BEGIN

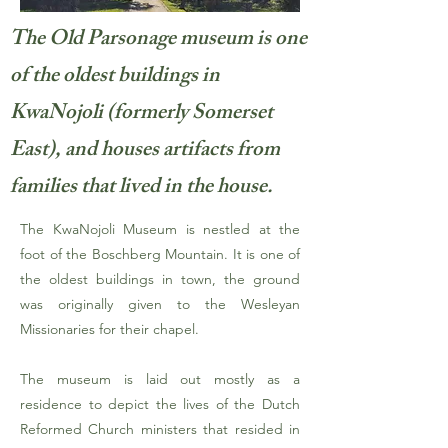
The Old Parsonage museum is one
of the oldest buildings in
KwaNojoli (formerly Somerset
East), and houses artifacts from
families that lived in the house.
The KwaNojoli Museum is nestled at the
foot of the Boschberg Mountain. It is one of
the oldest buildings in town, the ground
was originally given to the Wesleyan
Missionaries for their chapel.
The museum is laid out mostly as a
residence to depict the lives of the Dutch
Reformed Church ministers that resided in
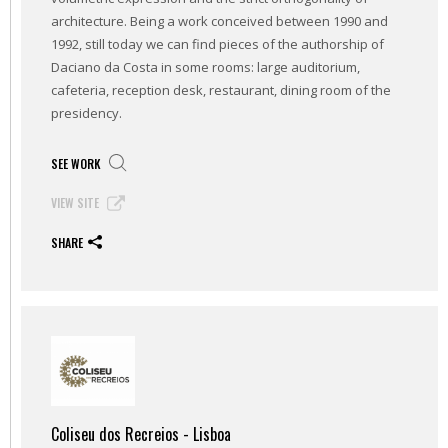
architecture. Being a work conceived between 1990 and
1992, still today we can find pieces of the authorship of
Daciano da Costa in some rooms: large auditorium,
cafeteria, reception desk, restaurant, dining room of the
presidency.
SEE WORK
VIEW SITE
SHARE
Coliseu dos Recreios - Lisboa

END

* WHAT YOU WILL DO *
Reproduce the listing above exactly from the line containing "1992, still today" through its last line, with both of those lines included.

* WRITTEN SOLUTION *
1992, still today we can find pieces of the authorship of
Daciano da Costa in some rooms: large auditorium,
cafeteria, reception desk, restaurant, dining room of the
presidency.
SEE WORK
VIEW SITE
SHARE
Coliseu dos Recreios - Lisboa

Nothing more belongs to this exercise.